Gustavo Ballvé on July 7th, 2016
Corporate Governance, Food for thought, Home

Two noteworthy articles and one notable initiative in Brazilian CG practices nowadays.

One already-missed opportunity: the recent law concerning state-owned companies divides opinions. The article is in Portuguese and Valor hasn’t published an English version, but here goes a two-sentence summary: “Most specialists agree that the law makes it easy for companies to look good “on paper” while failing in practice. In fact, some experts say that the existing Corporate law would suffice if properly enforced…”

(In Brazil, as the reader may know, some laws “catch on” and others don’t, with little difference in practical consequences. This is changing somewhat, but CG is a “soft” enough field to make it more vulnerable to this effect.)
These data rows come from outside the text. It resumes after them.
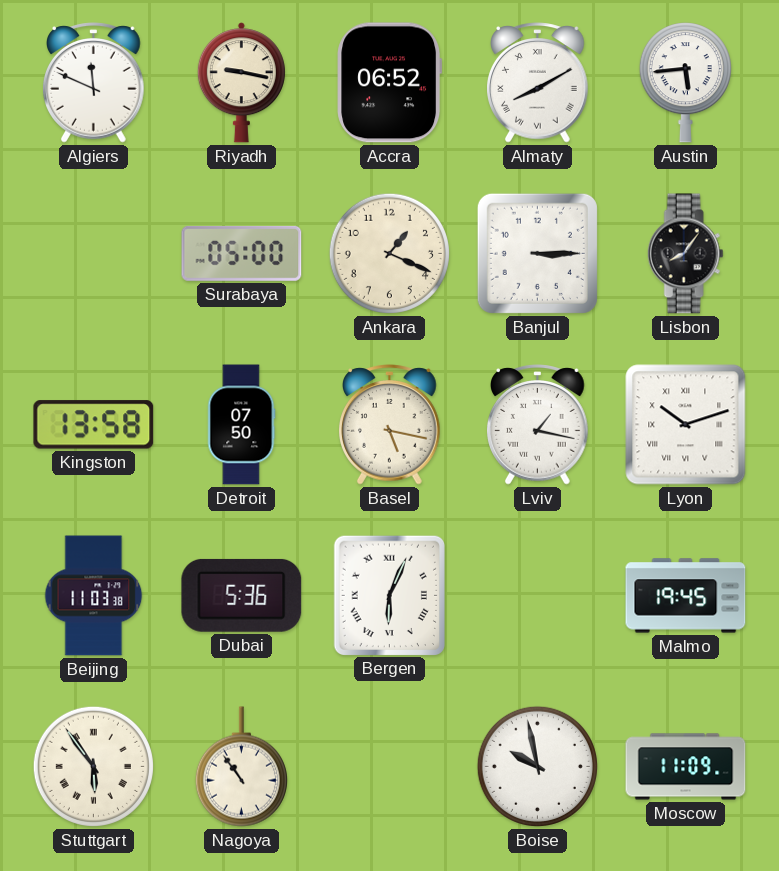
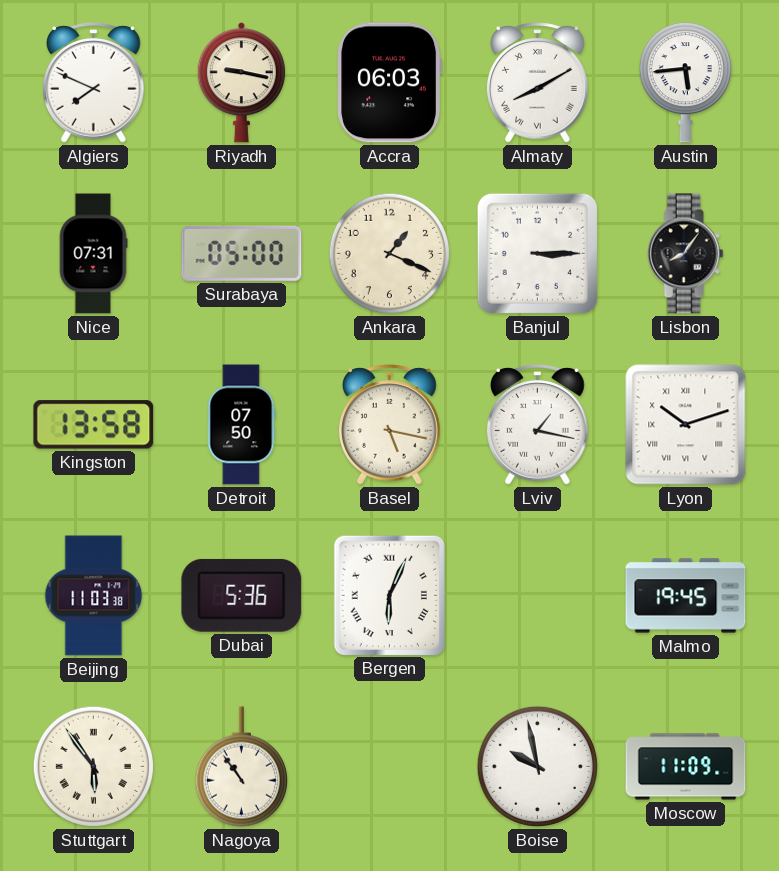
Algiers: 11:49 -> 7:49
Accra: 06:52 -> 06:03
Nice: none -> 07:31
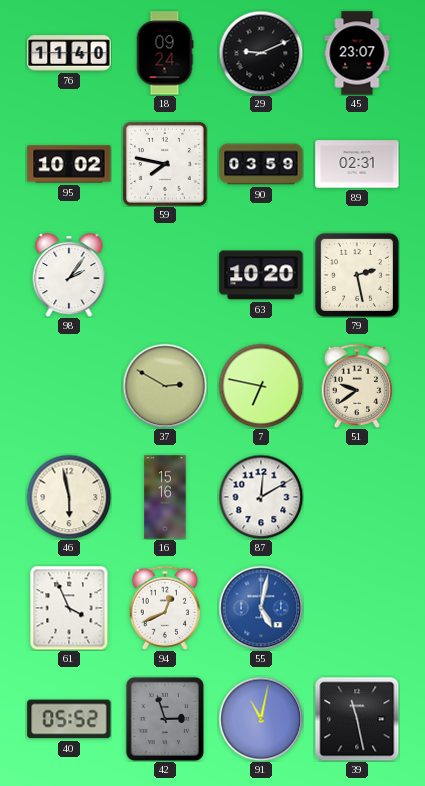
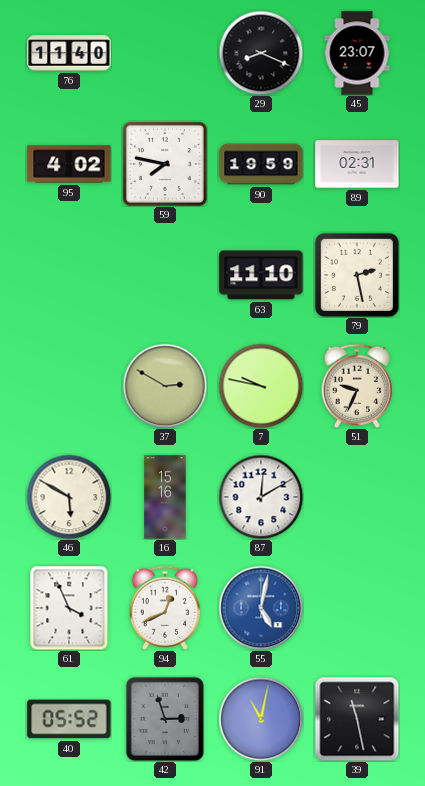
18: 09:24 -> none
29: 9:11 -> 8:19
95: 10:02 -> 4:02
90: 03:59 -> 19:59
98: 2:06 -> none
63: 10:20 -> 11:10
7: 6:47 -> 9:47
51: 9:39 -> 9:34
46: 5:58 -> 5:50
One ongoing discussion: the possibility of reforming Novo Mercado (Bovespa’s highest CG listing segment) requirements. A great artible by AMEC president Mauro Cunha highlights the opportunities and risks in these discussions.

Finally, one interesting initiative: the discussion of a voluntary Stewardship Code, inspired by (among others) the UK’s.

Disclosure: I have worked with, and admire, both Mauro Cunha and Isabella Saboya, who are linked to these and past initiatives regarding the improvement of the Brazilian capital markets. As friends we may not agree 100% of the time, but they are Good – and the capital G isn’t a typo.